Business Logic Vulnerabilities and Mitigation

Business Logic Vulnerabilities and Mitigation

1. Vulnerability Description
A Business Logic Vulnerability refers to design flaws in an application's business processing flow, where attackers achieve malicious objectives by abusing normal functionalities rather than exploiting technical vulnerabilities (such as SQL injection). These vulnerabilities are often difficult to detect with automated tools and require a deep understanding of the business context. Common examples include: order amount tampering, CAPTCHA bypass, race condition abuse, etc.

2. Vulnerability Principle
The core issue of business logic vulnerabilities is that the program fails to impose reasonable business rule constraints on user operations. For example:

  • Trusting data passed from the client (e.g., price, inventory);
  • Failing to validate the integrity of multi-step operations (e.g., skipping the payment step to directly generate an order);
  • Improper handling of concurrent requests (e.g., repeatedly claiming coupons).

3. Typical Scenarios and Attack Techniques
Scenario 1: Order Amount Tampering

  • Step 1: The user selects a product and proceeds to the checkout page, where the frontend displays a total price of 100 yuan.
  • Step 2: The user intercepts the payment request using a packet capture tool (e.g., Burp Suite) and modifies the amount to 1 yuan.
  • Step 3: The server does not re-validate the amount and completes the transaction with the modified value.

Scenario 2: CAPTCHA Bypass

  • Step 1: The user requests an SMS verification code, and the server generates and stores the code (e.g., 1234).
  • Step 2: The user intentionally enters an incorrect verification code but intercepts the request and changes the status code in the response packet to "success" (e.g., HTTP 200).
  • Step 3: The frontend relies solely on the response status to determine the verification result, leading to a bypass.

Scenario 3: Race Condition Vulnerability

  • Step 1: The user simultaneously initiates multiple "balance withdrawal" requests, with the server checking if the balance is sufficient before each withdrawal.
  • Step 2: The server processes the requests without locking, allowing all parallel validations to pass and resulting in an over-withdrawal.

4. Mitigation Strategies
Principle: Trust no user input; critical logic must be enforced server-side.

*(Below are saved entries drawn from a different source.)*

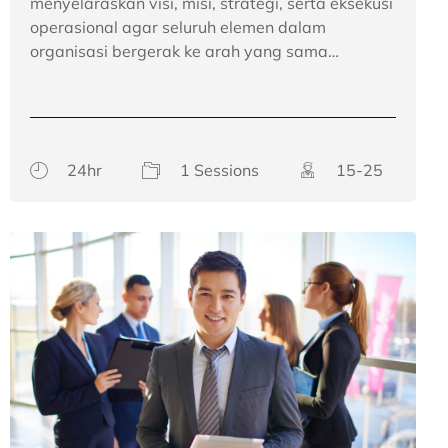
menyelaraskan visi, misi, strategi, serta eksekusi
operasional agar seluruh elemen dalam
organisasi bergerak ke arah yang sama…
24hr
1 Sessions
15-25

  • Data Integrity Validation:
    • Critical parameters such as order amount and quantity should be calculated server-side, not relied upon from the frontend.
    • Use digital signatures or tokens (e.g., HMAC) to ensure parameters are not tampered with.
  • Process State Control:
    • Use server-side sessions to track multi-step processes (e.g., order → payment → completion), preventing steps from being skipped or reverted.
  • Preventing Concurrent Attacks:
    • Apply distributed locks (e.g., Redis/MySQL locks) to critical operations (e.g., payment, inventory deduction) to ensure atomicity.
  • CAPTCHA Security:
    • The server should directly return explicit results after CAPTCHA validation (e.g., {"code": 400, "msg": "Incorrect CAPTCHA"}), rather than letting the frontend interpret the response status.

5. Case Study
Taking "Repeated Coupon Usage" as an example:

  • Vulnerable Code (pseudocode):
    def use_coupon(user_id, coupon_id):  
        coupon = db.query("SELECT * FROM coupons WHERE id = ?", coupon_id)  
        if coupon.is_used:  
            return "Coupon already used"  
        # No lock applied; concurrent requests may pass validation simultaneously  
        db.update("UPDATE coupons SET is_used=1 WHERE id=?", coupon_id)  
        grant_credit(user_id, coupon.amount)  # Grant benefits  
    
  • Fixed Solution:
    def use_coupon(user_id, coupon_id):  
        with redis.lock(f"lock_{coupon_id}", timeout=5):  # Apply distributed lock  
            coupon = db.query("SELECT * FROM coupons WHERE id = ?", coupon_id)  
            if coupon.is_used:  
                return "Coupon already used"  
            db.update("UPDATE coupons SET is_used=1 WHERE id=?", coupon_id)  
            grant_credit(user_id, coupon.amount)  
    

6. Summary
The key to mitigating business logic vulnerabilities lies in: Treating business rules as security rules, ensuring processes cannot be tampered with or bypassed through server-side enforcement, state tracking, resource locking, and other mechanisms.